A knock at his door brought Ezra out of his contemplation. He sighed. He didn't want to talk to anyone. Perhaps if he just stayed quiet they would go away.

"I know you're in there, Ezra," Vin said.

So much for going away. Ezra stood and moved to the door, opening it for the Texan.

"You alright?" Vin asked.

"Why wouldn't I be?" Ezra countered.

"I don't know," said Vin. "I think I'd do a bit of reckoning if I'd given a gift and someone did somethin' other than I expected with it."

Ezra glared at him.

"Tom didn't say nothin'," said Vin. "I overheard you and figured it out."

"How could I be so foolish?" Ezra said.

"Nothin' foolish about wanting to give someone a present," Vin countered.

"They're hungry and I gave them trinkets and candy!" Ezra said, angry at himself.

"No," Vin said. "You gave Tom Hamilton a way to feed his family without takin' charity. You saw somethin' that caught your eye and you thought about how much pleasure it would give some young 'uns who've had a bad stretch. Nothin' wrong with that." Vin grinned sheepishly. "In fact, I did the same thing myself. I bought one a them baubles for Miss Nettie."

Ezra looked up and snorted, a smile coming to his face. "They are intriguing aren't they?"

Vin laughed and nodded in agreement. "Where did ya find them?"

"I saw them in a catalog when I was in Denver. They came all the way from Germany," Ezra said. "I don't know what possessed me. There was a father and son in the store. The little boy wanted a trinket and..."

Vin watched his friend fall deep in thought. He waited a few moments. "Was it the baubles the boy wanted?"

"No," Ezra answered, shaking off the wool gathering. "It reminded me of one of my few memories of my father." Ezra met Vin's eyes. "I remember going with my father to leave gifts anonymously for those less fortunate. Seeing that boy with his father - It spurred the idea and I thought of the Hamiltons," Ezra said. "You came here for a reason," he added abruptly changing the direction of the conversation.

Vin realized Ezra was done saying anything about his father or the reason for the gifts. "I come to ask your help on somethin'," he said.

Ezra nodded for him to continue.

"I think that Saint Nick ought a pay them little ones a visit," Vin said.

"I agree, but Mrs. Potter has closed the store until the day after Christmas," Ezra pointed out.

"Not before I got there," Vin said with a grin. "I traded back that bauble I's going to give to Miss Nettie." He shrugged. "She would been chawin' on me anyway about wastin' my money on something so..." he waved his hand trying to think of a word.

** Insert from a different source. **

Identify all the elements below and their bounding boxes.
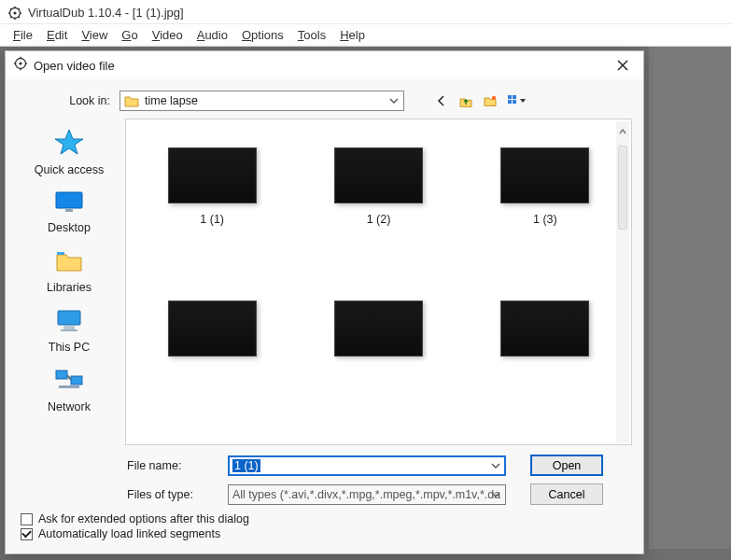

"Frivolous," Ezra suggested.

Vin nodded. "Sure was pretty though. Ms. Potter had someone in the store right then who wanted it, so I barely had it outta my pocket before she sold it. I asked her quiet-like what the Hamilton's bought, and she told me a couple 'a things they had put back since they didn't have enough to cover 'em. Bought me some peaches and coffee, and enough penny candy to fill one a them paper cones for each of them young 'uns."

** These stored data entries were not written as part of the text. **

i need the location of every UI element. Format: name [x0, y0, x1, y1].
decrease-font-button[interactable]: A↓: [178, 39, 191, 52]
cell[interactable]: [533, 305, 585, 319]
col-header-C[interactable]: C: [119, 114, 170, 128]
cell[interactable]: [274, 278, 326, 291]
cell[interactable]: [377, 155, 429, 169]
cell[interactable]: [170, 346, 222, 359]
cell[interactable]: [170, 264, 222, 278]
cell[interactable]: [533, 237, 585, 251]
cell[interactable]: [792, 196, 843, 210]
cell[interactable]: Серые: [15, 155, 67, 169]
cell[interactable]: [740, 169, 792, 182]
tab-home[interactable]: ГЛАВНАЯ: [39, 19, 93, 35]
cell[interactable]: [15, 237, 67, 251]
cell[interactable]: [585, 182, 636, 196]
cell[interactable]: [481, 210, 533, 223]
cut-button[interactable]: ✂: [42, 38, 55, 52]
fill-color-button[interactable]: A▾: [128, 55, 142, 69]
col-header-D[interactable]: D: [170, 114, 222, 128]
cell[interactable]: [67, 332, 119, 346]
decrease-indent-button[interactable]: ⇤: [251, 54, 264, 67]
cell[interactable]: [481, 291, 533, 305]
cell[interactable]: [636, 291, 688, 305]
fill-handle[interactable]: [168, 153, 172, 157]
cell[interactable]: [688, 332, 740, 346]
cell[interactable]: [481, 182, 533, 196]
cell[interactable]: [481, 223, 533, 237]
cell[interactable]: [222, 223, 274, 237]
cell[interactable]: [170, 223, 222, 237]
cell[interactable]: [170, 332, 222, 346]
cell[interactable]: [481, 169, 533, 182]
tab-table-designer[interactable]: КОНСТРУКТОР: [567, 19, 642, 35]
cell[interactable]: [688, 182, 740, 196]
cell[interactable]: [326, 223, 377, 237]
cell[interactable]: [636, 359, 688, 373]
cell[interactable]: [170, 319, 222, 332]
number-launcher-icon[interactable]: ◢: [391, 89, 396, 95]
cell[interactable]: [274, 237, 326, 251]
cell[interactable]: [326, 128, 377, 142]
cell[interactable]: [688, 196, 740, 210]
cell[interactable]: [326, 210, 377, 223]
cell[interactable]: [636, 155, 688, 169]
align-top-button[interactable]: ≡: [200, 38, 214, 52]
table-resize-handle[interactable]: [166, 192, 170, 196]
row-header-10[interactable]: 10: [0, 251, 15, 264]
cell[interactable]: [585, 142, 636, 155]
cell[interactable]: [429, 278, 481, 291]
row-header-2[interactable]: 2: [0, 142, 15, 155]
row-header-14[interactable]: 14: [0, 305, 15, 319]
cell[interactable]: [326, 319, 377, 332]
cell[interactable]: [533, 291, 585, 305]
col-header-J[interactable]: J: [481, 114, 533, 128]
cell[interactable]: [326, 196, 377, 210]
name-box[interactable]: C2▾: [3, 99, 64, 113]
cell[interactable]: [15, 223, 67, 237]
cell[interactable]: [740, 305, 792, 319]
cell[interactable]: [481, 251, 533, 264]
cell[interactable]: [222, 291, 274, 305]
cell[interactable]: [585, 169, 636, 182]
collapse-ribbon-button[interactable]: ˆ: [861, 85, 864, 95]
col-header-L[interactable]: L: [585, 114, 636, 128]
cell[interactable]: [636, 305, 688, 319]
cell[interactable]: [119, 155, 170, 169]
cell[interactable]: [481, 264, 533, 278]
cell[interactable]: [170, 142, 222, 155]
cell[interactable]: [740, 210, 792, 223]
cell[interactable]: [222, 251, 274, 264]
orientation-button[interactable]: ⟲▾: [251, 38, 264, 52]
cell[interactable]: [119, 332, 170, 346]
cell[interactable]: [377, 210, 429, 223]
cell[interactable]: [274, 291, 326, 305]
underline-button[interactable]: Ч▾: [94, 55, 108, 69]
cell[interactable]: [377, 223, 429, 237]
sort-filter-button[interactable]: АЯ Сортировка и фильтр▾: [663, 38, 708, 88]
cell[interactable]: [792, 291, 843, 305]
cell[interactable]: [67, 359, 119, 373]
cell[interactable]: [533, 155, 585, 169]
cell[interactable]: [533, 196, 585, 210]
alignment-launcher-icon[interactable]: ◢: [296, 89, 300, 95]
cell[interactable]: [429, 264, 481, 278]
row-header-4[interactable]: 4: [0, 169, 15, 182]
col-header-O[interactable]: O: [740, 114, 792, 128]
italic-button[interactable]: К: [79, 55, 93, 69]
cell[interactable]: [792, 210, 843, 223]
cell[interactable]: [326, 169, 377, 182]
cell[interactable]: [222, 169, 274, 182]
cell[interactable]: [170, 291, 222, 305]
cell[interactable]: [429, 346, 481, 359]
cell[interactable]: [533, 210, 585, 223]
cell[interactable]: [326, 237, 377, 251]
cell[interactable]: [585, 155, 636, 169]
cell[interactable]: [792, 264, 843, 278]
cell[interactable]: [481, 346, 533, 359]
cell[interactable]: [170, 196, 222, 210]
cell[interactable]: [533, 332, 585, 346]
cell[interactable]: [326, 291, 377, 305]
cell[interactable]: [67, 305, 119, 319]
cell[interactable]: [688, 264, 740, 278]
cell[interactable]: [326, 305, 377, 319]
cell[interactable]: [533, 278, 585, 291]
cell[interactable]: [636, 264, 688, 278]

"Everyone's at the party," Vin continued. "I reckon I've got enough time to sneak out to Hamilton's and play Saint Nicholas for them, but I need help."

Ezra grinned. He had learned a lesson this day about meeting practical needs - that which matters most. Now it looked like he'd be able to help give something 'frivolous' as well. He could just imagine the children's faces when they arrived home tonight.

"And this involves me how?" he asked with a big smile.

Vin looked at him and chuckled. "You're the only fella I know with a red coat."